Aujourd’hui, encore en Afrique, 580 millions de personnes n’ont pas accès à l’énergie. Une situation qui a été exacerbée par la crise de la Covid 19 en 2020. Aminata Koné, analyste de la régulation dans le secteur de l’électricité, d’origine ivoirienne et néerlandaise, aborde dans cette interview, les enjeux de la transition énergétique en Afrique. Les propos.

Comment peut-on évaluer aujourd’hui l’accès des Africains à l’énergie ? Pourquoi ?

Entre 2014 et 2019, un nombre record de 20 millions d’Africains ont obtenu un accès à l’électricité chaque année. Cette tendance peut notamment être attribuée aux politiques mises en place par quelques « leaders » de l’électrification, comme le Kenya, le Rwanda, l’Ethiopie, le Ghana et le Sénégal. Néanmoins, 580 millions d’Africains n’ont toujours pas accès à l’énergie (autre que la biomasse). Et la crise de la Covid-19 a malheureusement compliqué les choses : on estime que le nombre d’Africains sans accès à l’énergie a augmenté en 2020, pour la première fois depuis 2013. Ceci s’explique entre autres par les changements des priorités gouvernementales et les perturbations des chaînes de valeurs énergétiques liées aux conséquences économiques de la crise.

Comment améliorer l’accès des Africains à l’énergie dans un contexte où le monde est confronté aux effets néfastes des changements climatiques, surtout en Afrique ?

La voie traditionnelle pour augmenter l’approvisionnement en énergie est celle des combustibles fossiles. Leur contribution au changement climatique, et la vulnérabilité particulière de l’Afrique à ses conséquences, rendent ce chemin de moins en moins viable. Les enjeux d’accès à l’énergie et de développement des énergies propres peuvent néanmoins aller de pair ; on le voit dans la contribution des énergies renouvelables (EnR) à l’électrification de zones rurales africaines.

Les énergies renouvelables sont-elles la solution ultime pour favoriser l’accès de tous les Africains à l’énergie ?

Le caractère décentralisé des EnR permet d’obtenir un accès à l’énergie sans être connecté au réseau électrique national et à un coût inférieur : pensons aux petites installations d’énergie solaire déployées sur des toits dans des régions isolées. Cela dit, il y a encore des questions à se poser quant à la meilleure stratégie de déploiement d’EnR en Afrique, notamment relatives au financement pérenne, au stockage, à la maintenance du matériel et aux porteurs de projets les plus adaptés.

Étant donné le contexte du changement climatique, on parle souvent de transition énergétique. Qu’est-ce que c’est ?

La transition énergétique désigne tout d’abord une adaptation des modes de production et de consommation de l’énergie afin de les décarboniser, en remplaçant un maximum de sources d’énergie émettrices de CO2 par des EnR, tout en assurant la sécurité d’approvisionnement et l’abordabilité de l’énergie pour les consommateurs.

Quels sont les enjeux de cette transition énergétique en Afrique ?

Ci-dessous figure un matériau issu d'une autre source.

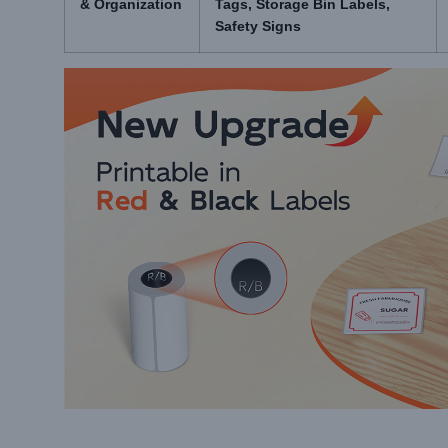
& Organization
Tags, Storage Bin Labels,
Safety Signs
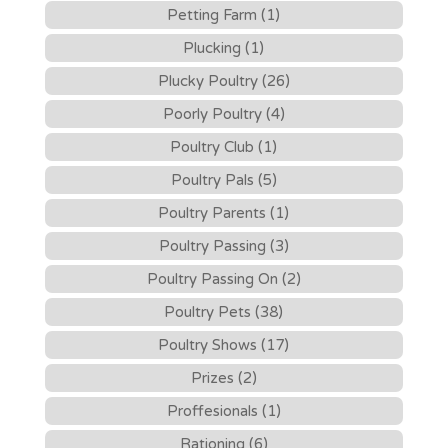
Petting Farm (1)
Plucking (1)
Plucky Poultry (26)
Poorly Poultry (4)
Poultry Club (1)
Poultry Pals (5)
Poultry Parents (1)
Poultry Passing (3)
Poultry Passing On (2)
Poultry Pets (38)
Poultry Shows (17)
Prizes (2)
Proffesionals (1)
Rationing (6)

La transition énergétique ne peut se limiter aux seules fins de décarbonation, surtout en Afrique, qui n’est responsable que de 2 % des émissions de CO2 mondiales liées à l’énergie. La transition énergétique africaine est l’occasion de repenser le système énergétique et ses chaînes de valeur de manière profonde, en y intégrant notamment des axes d’accès à l’énergie, d’autonomisation des populations rurales et de résilience des infrastructures. Cela requiert des politiques publiques innovantes et des investissements publics et privés bien ciblés.

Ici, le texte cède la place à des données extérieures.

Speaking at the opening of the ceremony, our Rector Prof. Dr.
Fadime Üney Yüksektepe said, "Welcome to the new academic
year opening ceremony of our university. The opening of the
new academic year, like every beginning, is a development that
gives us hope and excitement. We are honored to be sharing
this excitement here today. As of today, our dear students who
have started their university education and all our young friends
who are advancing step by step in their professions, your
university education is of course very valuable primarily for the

Comment accélérer cette transition énergétique en Afrique, sachant que les majors européens (Shell, Total …) et même les compagnies nationales africaines sont plus portés sur l’optimisation des ressources d’hydrocarbures ?

Il faut admettre qu’on aura encore besoin de combustibles et de gaz pour la sécurité d’approvisionnement de l’énergie sur les décennies à venir et qu’une baisse de la demande représente un risque économique important pour certains pays africains. Pour des pays tels que le Nigéria, l’Angola et l’Algérie, le pétrole représente entre 80 et 90 % des exportations et entre 10 et 30 % du PIB.

A mon avis, la vraie question est de savoir comment on peut faire de ces industries une partie de la solution : incitons-les dès aujourd’hui à investir dans des biogaz, l’hydrogène à base d’EnR et la mobilité propre, par exemple.